Purpose: To report the hemostatic effects of palliative radiation therapy (RT) for the prevention of blood transfusions (BT) in patients with advanced gastric cancer (AGC). Methods and Materials: Twenty-eight patients who received palliative three-dimensional conformal RT for hemostasis of gastric bleeding were retrospectively assessed in a study conducted in Japan. The median follow-up was 143.5 days. Changes in hemoglobin (Hb) levels were compared at the beginning of RT and four weeks later. Blood transfusion-free survival (BTFS) and overall survival (OS) were measured from the beginning of RT. Treatment toxicity was evaluated within 60 days of RT initiation.
Results: No statistically significant decrease in Hb level was observed four weeks after RT. Twenty-eight patients did not receive BT within a month after RT, of whom three died within a month; 6/28 patients (21%) received BT at a median interval of 99.5 days following RT. The one-year BTFS and OS rates for all patients were 69% and 12%, respectively. The one-year BTFS was statistically significantly higher in 17 patients treated with a biologically effective dose (BED)10 of 39 Gy (30 Gy in 10 fractions) (78%) compared with six patients treated with a BED10 of 48 Gy (40 Gy in 20 fractions) (25%). Grade 1 and 2 nausea (n = 11) and a Grade 2 increase in alanine aminotransferase (n = 1) were observed. One patient died of Grade 5 hemorrhage. Conclusions: Palliative RT is an effective treatment to prevent BT for bleeding occurring within AGC. Specifically, a fractionation regimen of 30 Gy in 10 fractions (a BED10 of 39 Gy) has a more durable hemostatic effect and thus should be considered for better prognosis. © Norio Mitsuhashi et al., 2021; Published by Mary Ann Liebert, Inc.

Introduction

Gastric cancer was the third-most commonly occurring cancer in Japan (males, n = 72,617; females, n = 37,077) and the second leading cause of death for males and the third leading cause of death for females in 2019.[1] The five-year survival rates for advanced gastric cancer (AGC) in 2019 were ∼50% for stage IIIA disease, 30% for stage IIIB disease, and 15% for stage IV disease.[1] Local symptoms of AGC include pain, obstruction, and bleeding. The resulting anemia may cause fatigue and weakness. Repeated blood transfusions (BT) may be needed to maintain quality of life.

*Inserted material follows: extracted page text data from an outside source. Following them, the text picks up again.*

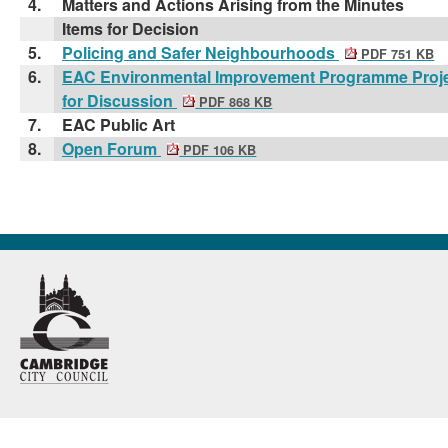
4.
Matters and Actions Arising from the Minutes
Items for Decision
5.
Policing and Safer Neighbourhoods
PDF 751 KB
6.
EAC Environmental Improvement Programme Proje
for Discussion
PDF 868 KB
7.
EAC Public Art
8.
Open Forum
PDF 106 KB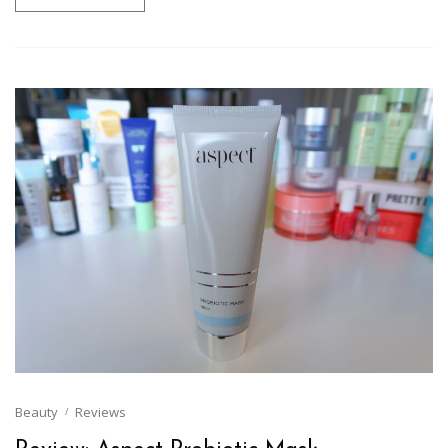
Beauty
Reviews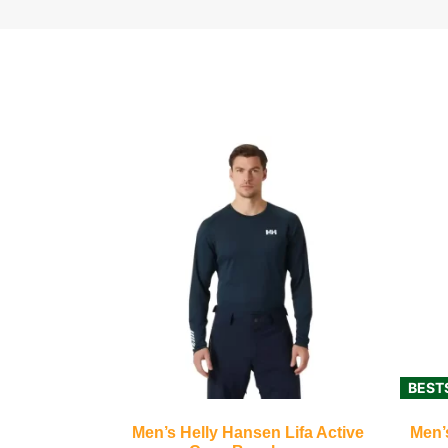
BEST
Men’s Helly Hansen Lifa Active
Men’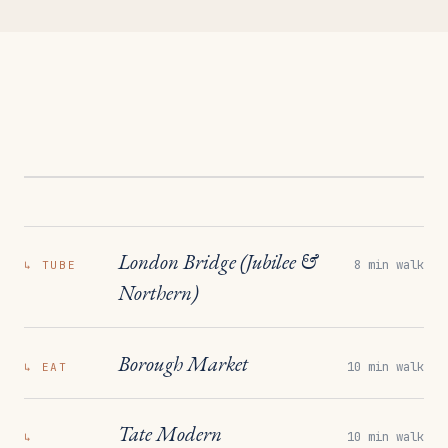
London Bridge (Jubilee &
8 min walk
↳
TUBE
Northern)
Borough Market
10 min walk
↳
EAT
Tate Modern
10 min walk
↳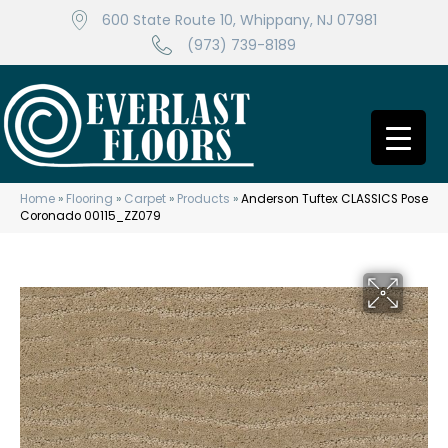
600 State Route 10, Whippany, NJ 07981
(973) 739-8189
Home
»
Flooring
»
Carpet
»
Products
»
Anderson Tuftex CLASSICS Pose
Coronado 00115_ZZ079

There are several treatment options for hemostasis, including surgical resection, endoscopic intervention, intravascular embolization, and radiation therapy (RT).[2,3] RT is considered effective for achieving hemostasis following bleeding from AGC as it reduces the tumor burden while relieving symptoms.

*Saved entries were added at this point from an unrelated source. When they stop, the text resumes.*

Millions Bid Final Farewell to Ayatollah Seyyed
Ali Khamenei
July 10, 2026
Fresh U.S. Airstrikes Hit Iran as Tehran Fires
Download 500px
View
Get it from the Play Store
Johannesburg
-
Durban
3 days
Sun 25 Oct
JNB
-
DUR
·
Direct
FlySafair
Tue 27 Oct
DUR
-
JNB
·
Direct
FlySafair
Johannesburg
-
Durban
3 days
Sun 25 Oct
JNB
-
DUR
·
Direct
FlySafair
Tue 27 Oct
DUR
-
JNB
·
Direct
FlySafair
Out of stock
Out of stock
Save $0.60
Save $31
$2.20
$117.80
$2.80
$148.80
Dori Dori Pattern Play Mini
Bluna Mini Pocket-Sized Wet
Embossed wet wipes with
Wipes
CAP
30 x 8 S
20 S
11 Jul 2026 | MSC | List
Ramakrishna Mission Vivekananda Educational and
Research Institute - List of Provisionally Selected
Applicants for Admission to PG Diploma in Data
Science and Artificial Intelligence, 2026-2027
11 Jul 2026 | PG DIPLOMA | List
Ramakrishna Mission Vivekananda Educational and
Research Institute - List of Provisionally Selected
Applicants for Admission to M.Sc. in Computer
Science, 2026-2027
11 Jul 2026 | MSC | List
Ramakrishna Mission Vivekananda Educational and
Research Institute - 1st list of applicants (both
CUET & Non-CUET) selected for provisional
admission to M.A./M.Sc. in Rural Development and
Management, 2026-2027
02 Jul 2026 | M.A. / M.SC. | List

Few studies have evaluated the hemostatic effects of palliative RT on bleeding from AGC.[4-12] Kosugi et al. performed a national survey on the hemostatic effect of RT on bleeding from gastrointestinal and bladder cancer, reporting that hemostatic irradiation was rarely used and that optimal fractionation regimens remain unclear.[4] This study aimed to report the role of RT in bleeding from AGC within our institutional experience.

Materials and Methods

Patients

We conducted a retrospective analysis of patients with AGC. Patients were recruited from our institutional cohort database (October 2015–June 2020) to report the hemostatic effects of palliative RT on gastric bleeding. Twenty-eight patients received palliative RT for hemostasis. Three patients with a previous partial gastrectomy for peptic ulcer disease or early gastric cancer were included in this study. All patients provided written informed consent for RT. As this study was a retrospective analysis of clinical outcomes, the institutional review board needed to be notified about the study, but approval for the study was not required.

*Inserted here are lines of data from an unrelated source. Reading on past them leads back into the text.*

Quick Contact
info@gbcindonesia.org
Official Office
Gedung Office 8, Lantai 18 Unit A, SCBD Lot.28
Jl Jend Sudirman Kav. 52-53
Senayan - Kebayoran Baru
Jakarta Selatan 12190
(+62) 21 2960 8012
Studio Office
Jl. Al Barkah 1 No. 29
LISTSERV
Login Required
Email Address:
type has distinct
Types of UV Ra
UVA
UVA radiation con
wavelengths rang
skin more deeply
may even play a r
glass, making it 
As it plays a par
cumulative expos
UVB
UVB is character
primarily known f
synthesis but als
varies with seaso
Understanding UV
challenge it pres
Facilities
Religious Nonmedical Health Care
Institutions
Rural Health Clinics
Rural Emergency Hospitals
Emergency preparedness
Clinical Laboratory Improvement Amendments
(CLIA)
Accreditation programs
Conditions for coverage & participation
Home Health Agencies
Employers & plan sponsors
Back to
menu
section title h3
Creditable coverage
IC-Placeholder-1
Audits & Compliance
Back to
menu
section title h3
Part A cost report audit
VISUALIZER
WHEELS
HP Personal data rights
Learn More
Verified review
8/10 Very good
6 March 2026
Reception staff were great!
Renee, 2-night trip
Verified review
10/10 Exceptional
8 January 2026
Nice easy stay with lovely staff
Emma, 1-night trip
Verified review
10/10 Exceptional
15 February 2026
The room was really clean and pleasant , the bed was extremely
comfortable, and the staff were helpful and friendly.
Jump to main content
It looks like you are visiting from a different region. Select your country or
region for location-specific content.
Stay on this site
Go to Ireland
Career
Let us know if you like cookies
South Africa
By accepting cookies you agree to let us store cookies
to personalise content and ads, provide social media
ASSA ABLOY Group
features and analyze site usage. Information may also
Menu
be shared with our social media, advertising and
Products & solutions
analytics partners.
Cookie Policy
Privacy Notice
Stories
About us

This study enrolled 21 men and seven women (Table 1). The median age was 80 years (range 63–91); 43% of patients had poor performance status (3 or 4). The T stages were T1 (n = 1), T2 (n = 3), T3 (n = 8), and T4 (n = 16). A patient with T1 disease was classified as stage IV because para-aortic lymph node metastases (No. 16) were observed despite the early primary lesion; 15/28 patients had stage IV disease. Cancer originating from the gastric body was the most common cancer type (39%). All patients had been pathologically diagnosed with adenocarcinoma of the stomach. Eight had poorly differentiated adenocarcinoma.

Table 1.

Demographic, Tumor, and Treatment Characteristics

Variable	No. of patients (GSC)	%
Gender
Male	21 (3)	75
Female	7	25
ECOG PS
1	10 (2)	36
2	6 (1)	21
3	9	32
4	3	11
T stage
T1	1	4
T2	3	11
T3	8 (1)	28
T4	16 (2)	57
N stage
N0	9 (2)	32
N1	5 (1)	18
N2	6	21
N3	8	29
Clinical stage
II	8 (2)	29
III	5 (1)	18
IV	15	53
Pathological differentiation
Moderate well differentiated adenocarcinoma	20 (3)	71
Poorly differentiated adenocarcinoma	8	29
Tumor location
Cardia	4	14
Fundus	3 (1)	11
Body	11 (2)	39
Angular portion	4	14
Antrum	5	18
Pylorus	1	4
Blood transfusion
Before RT	22 (1)	79
During RT[a]	10	36
After RT	8	29
None	5 (2)	18
Chemotherapy
Before RT	15 (1)	54
During RT	3	11
After RT	4	14
None	12 (2)	43

Blood transfusion scheduled before the start of RT.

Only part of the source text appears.